EXERCISE INSTRUCTIONS: Lines holding the word "digital" are the ones to copy from the data below.

::: STUDY MATERIAL

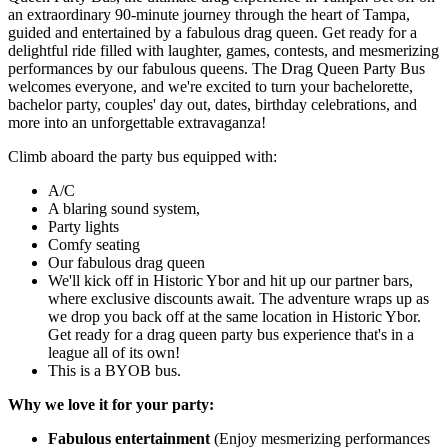
an extraordinary 90-minute journey through the heart of Tampa,
guided and entertained by a fabulous drag queen. Get ready for a
delightful ride filled with laughter, games, contests, and mesmerizing
performances by our fabulous queens. The Drag Queen Party Bus
welcomes everyone, and we're excited to turn your bachelorette,
bachelor party, couples' day out, dates, birthday celebrations, and
more into an unforgettable extravaganza!
Climb aboard the party bus equipped with:
A/C
A blaring sound system,
Party lights
Comfy seating
Our fabulous drag queen
We'll kick off in Historic Ybor and hit up our partner bars,
where exclusive discounts await. The adventure wraps up as
we drop you back off at the same location in Historic Ybor.
Get ready for a drag queen party bus experience that's in a
league all of its own!
This is a BYOB bus.
Why we love it for your party:
Fabulous entertainment
(Enjoy mesmerizing performances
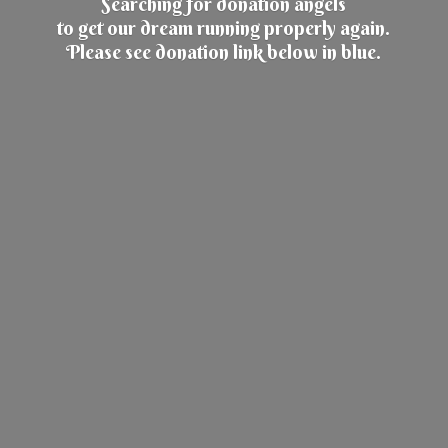
Searching for donation angels
to get our dream running properly again.
Please see donation link below
in blue.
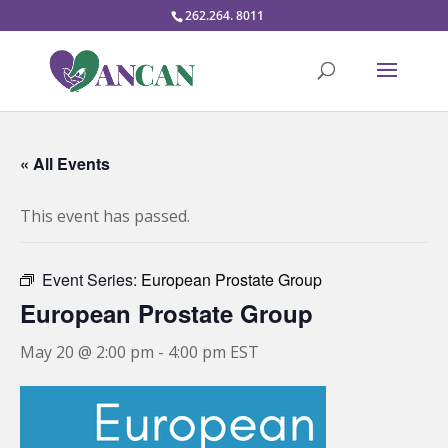
262.264. 8011
« All Events
This event has passed.
Event Series:
European Prostate Group
European Prostate Group
May 20 @ 2:00 pm
-
4:00 pm
EST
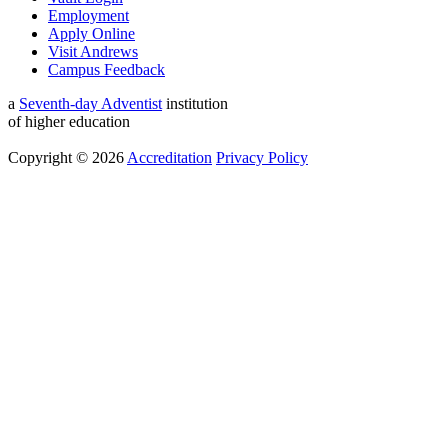
Employment
Apply Online
Visit Andrews
Campus Feedback
a
Seventh-day Adventist
institution
of higher education
Copyright © 2026
Accreditation
Privacy Policy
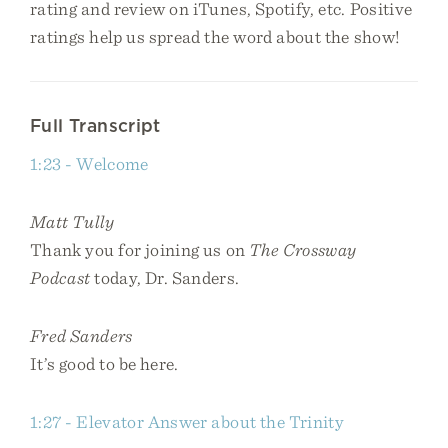
rating and review on iTunes, Spotify, etc. Positive
ratings help us spread the word about the show!
Full Transcript
1:23 - Welcome
Matt Tully
Thank you for joining us on
The Crossway
Podcast
today, Dr. Sanders.
Fred Sanders
It’s good to be here.
1:27 - Elevator Answer about the Trinity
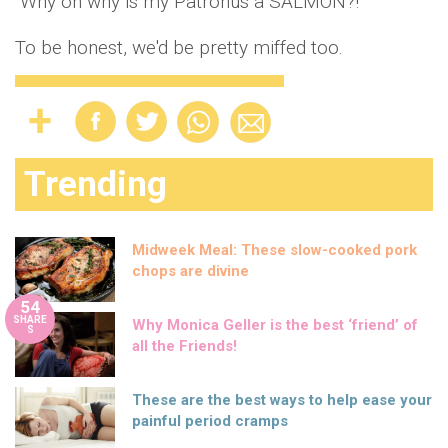
"Why oh why is my Patronus a SALMON?!"
To be honest, we'd be pretty miffed too.
Trending
Midweek Meal: These slow-cooked pork
chops are divine
54
SHARE
Why Monica Geller is the best ‘friend’ of
S
all the Friends!
These are the best ways to help ease your
painful period cramps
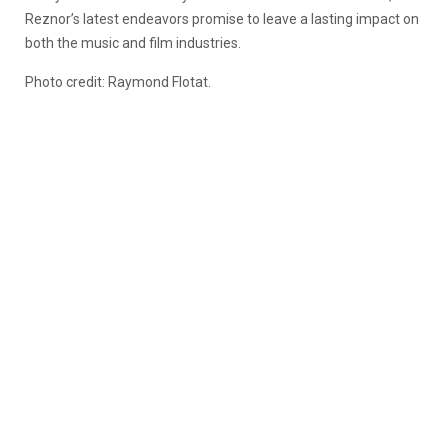
Reznor’s latest endeavors promise to leave a lasting impact on
both the music and film industries.
Photo credit: Raymond Flotat.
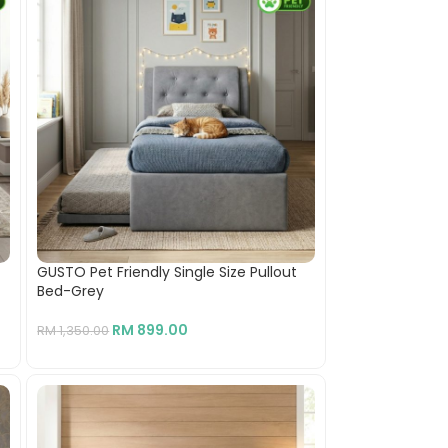
GUSTO Pet Friendly Single Size Pullout
Bed-Grey
RM
899.00
RM
1,350.00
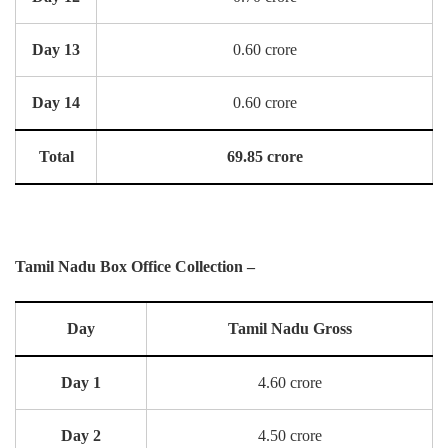
Day 13
0.60 crore
Day 14
0.60 crore
Total
69.85 crore
Tamil Nadu Box Office Collection –
Day
Tamil Nadu Gross
Day 1
4.60 crore
Day 2
4.50 crore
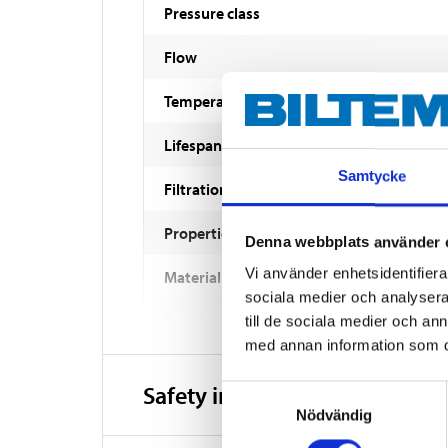
Pressure class
Flow
Temperature
Lifespan
Samtycke
Filtration
Properties
Denna webbplats använder 
Vi använder enhetsidentifierar
Material
sociala medier och analysera 
Standard
till de sociala medier och a
med annan information som du 
Safety instructions and other
Samtyckesval
Nödvändig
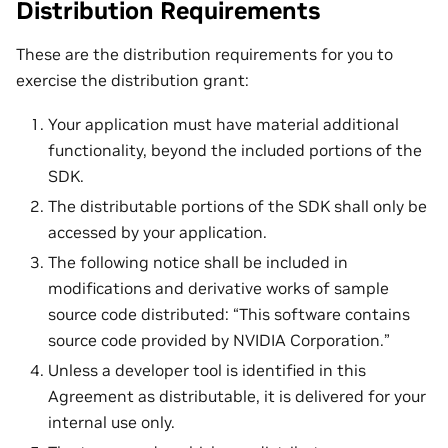
Distribution Requirements
These are the distribution requirements for you to
exercise the distribution grant:
Your application must have material additional
functionality, beyond the included portions of the
SDK.
The distributable portions of the SDK shall only be
accessed by your application.
The following notice shall be included in
modifications and derivative works of sample
source code distributed: “This software contains
source code provided by NVIDIA Corporation.”
Unless a developer tool is identified in this
Agreement as distributable, it is delivered for your
internal use only.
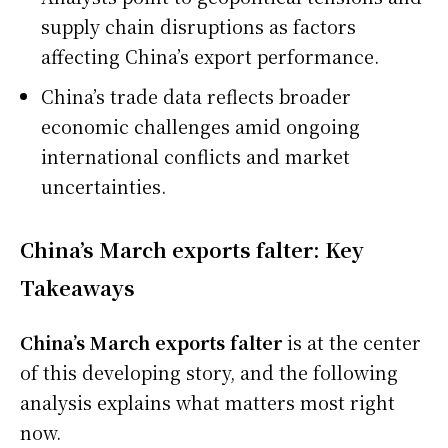
supply chain disruptions as factors
affecting China’s export performance.
China’s trade data reflects broader
economic challenges amid ongoing
international conflicts and market
uncertainties.
China’s March exports falter: Key
Takeaways
China’s March exports falter
is at the center
of this developing story, and the following
analysis explains what matters most right
now.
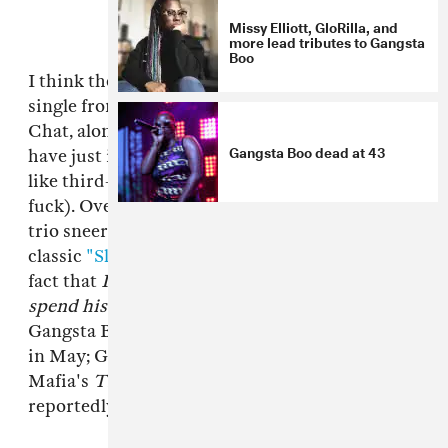
Missy Elliott, GloRilla, and
more lead tributes to Gangsta
Boo
I think the video for "Bitchy," the collaborative
single from Memphis icons Gangsta Boo and La
Chat, along with No Limit first lady Mia X, may
Gangsta Boo dead at 43
have just invented fourth-wave feminism (a lot
like third-wave feminism, but hardcore as
fuck). Over a menacing DJ Paul production, the
trio sneer at small dicks, nod to La Chat's
classic
"Slob On My Cat,"
and delight in the
fact that
I got my own money but I'd rather
spend his
. It's the lead single from
Witch
,
Gangsta Boo and La Chat's joint album, due out
in May; Gangsta Boo is currently on Three 6
Mafia's
Triple 6ix Sinners
tour, where they're
reportedly writing an album.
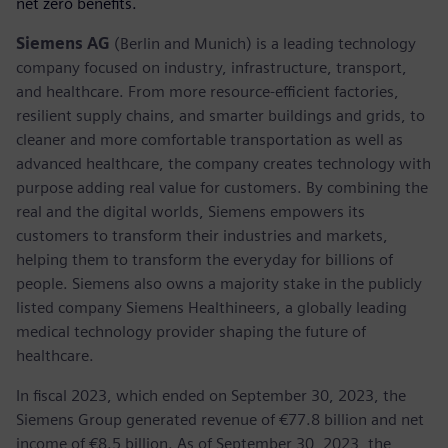
net zero benefits.
Siemens AG
(Berlin and Munich) is a leading technology
company focused on industry, infrastructure, transport,
and healthcare. From more resource-efficient factories,
resilient supply chains, and smarter buildings and grids, to
cleaner and more comfortable transportation as well as
advanced healthcare, the company creates technology with
purpose adding real value for customers. By combining the
real and the digital worlds, Siemens empowers its
customers to transform their industries and markets,
helping them to transform the everyday for billions of
people. Siemens also owns a majority stake in the publicly
listed company Siemens Healthineers, a globally leading
medical technology provider shaping the future of
healthcare.
In fiscal 2023, which ended on September 30, 2023, the
Siemens Group generated revenue of €77.8 billion and net
income of €8.5 billion. As of September 30, 2023, the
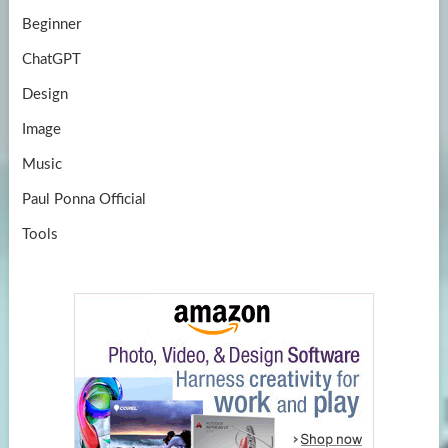
Beginner
ChatGPT
Design
Image
Music
Paul Ponna Official
Tools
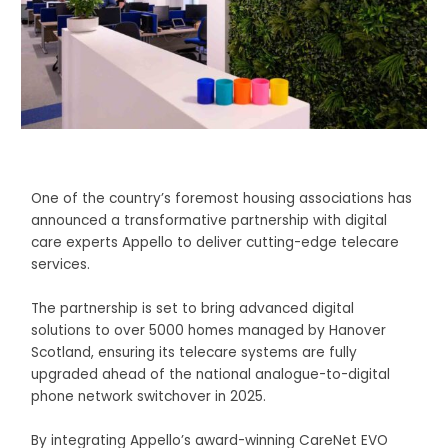
One of the country’s foremost housing associations has
announced a transformative partnership with digital
care experts Appello to deliver cutting-edge telecare
services.
The partnership is set to bring advanced digital
solutions to over 5000 homes managed by Hanover
Scotland, ensuring its telecare systems are fully
upgraded ahead of the national analogue-to-digital
phone network switchover in 2025.
By integrating Appello’s award-winning CareNet EVO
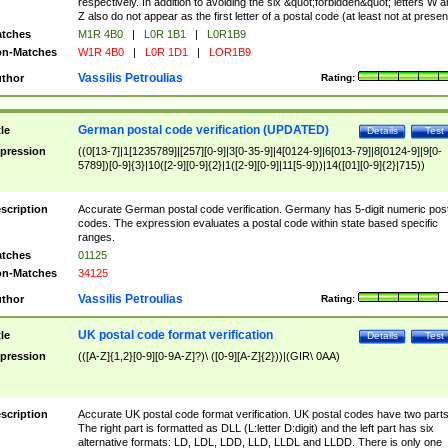
respectively. In addition to avoiding the six &quot;forbidden&quot; letters W 
Z also do not appear as the first letter of a postal code (at least not at presen
tches
M1R 4B0
|
L0R 1B1
|
L0R1B9
n-Matches
W1R 4B0
|
L0R 1D1
|
LOR1B9
Vassilis Petroulias
thor
Rating:
German postal code verification (UPDATED)
tle
Details
Test
pression
((0[13-7]|1[1235789]|[257][0-9]|3[0-35-9]|4[0124-9]|6[013-79]|8[0124-9]|9[0-
5789])[0-9]{3}|10([2-9][0-9]{2}|1([2-9][0-9]|11[5-9]))|14([01][0-9]{2}|715))
scription
Accurate German postal code verification. Germany has 5-digit numeric post
codes. The expression evaluates a postal code within state based specific
ranges.
tches
01125
n-Matches
34125
Vassilis Petroulias
thor
Rating:
UK postal code format verification
tle
Details
Test
pression
(([A-Z]{1,2}[0-9][0-9A-Z]?)\ ([0-9][A-Z]{2}))|(GIR\ 0AA)
scription
Accurate UK postal code format verification. UK postal codes have two parts
The right part is formatted as DLL (L:letter D:digit) and the left part has six
alternative formats: LD, LDL, LDD, LLD, LLDL and LLDD. There is only one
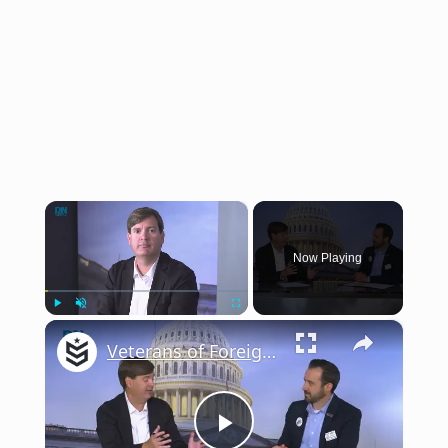
×
Now Playing
×
Play
Unmute
Fullscreen
Veterans of Foreign Wars executive director talks VA communication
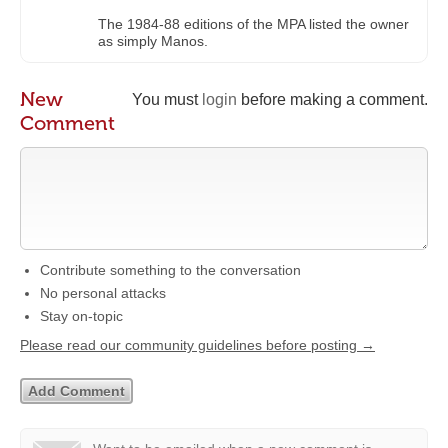
The 1984-88 editions of the MPA listed the owner
as simply Manos.
New
You must
login
before making a comment.
Comment
Contribute something to the conversation
No personal attacks
Stay on-topic
Please read our community guidelines before posting →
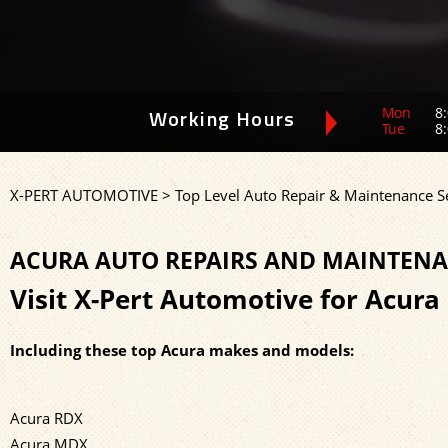
Mon
8:
Working Hours
Tue
8:
X-PERT AUTOMOTIVE
>
Top Level Auto Repair & Maintenance S
ACURA AUTO REPAIRS AND MAINTENA
Visit X-Pert Automotive for Acura
Including these top Acura makes and models:
Acura RDX
Acura MDX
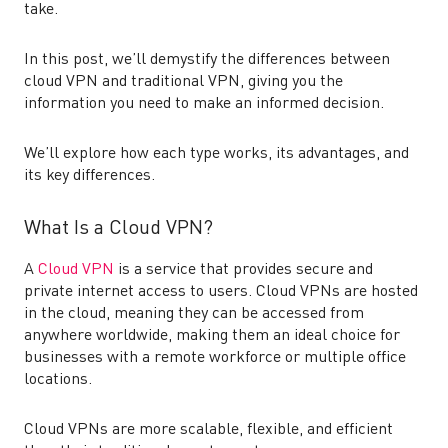
take.
In this post, we’ll demystify the differences between
cloud VPN and traditional VPN, giving you the
information you need to make an informed decision.
We’ll explore how each type works, its advantages, and
its key differences.
What Is a Cloud VPN?
A
Cloud VPN
is a service that provides secure and
private internet access to users. Cloud VPNs are hosted
in the cloud, meaning they can be accessed from
anywhere worldwide, making them an ideal choice for
businesses with a remote workforce or multiple office
locations.
Cloud VPNs are more scalable, flexible, and efficient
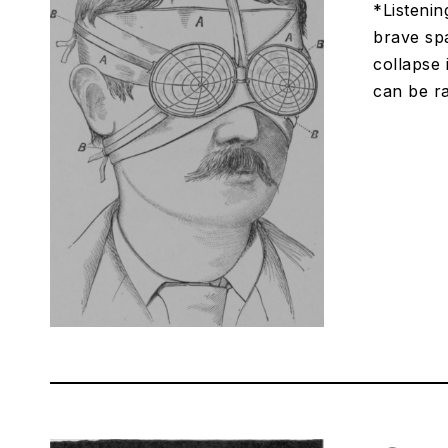
*Listenin
brave spa
collapse 
can be ra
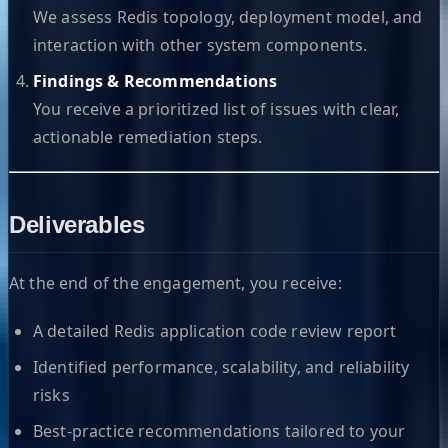
We assess Redis topology, deployment model, and
interaction with other system components.
Findings & Recommendations
You receive a prioritized list of issues with clear,
actionable remediation steps.
Deliverables
At the end of the engagement, you receive:
A detailed Redis application code review report
Identified performance, scalability, and reliability
risks
Best-practice recommendations tailored to your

::::::

ANSWER TO THIS PROBLEM:
real and the digital worlds, Siemens empowers its
announced a transformative partnership with digital
The partnership is set to bring advanced digital
upgraded ahead of the national analogue-to-digital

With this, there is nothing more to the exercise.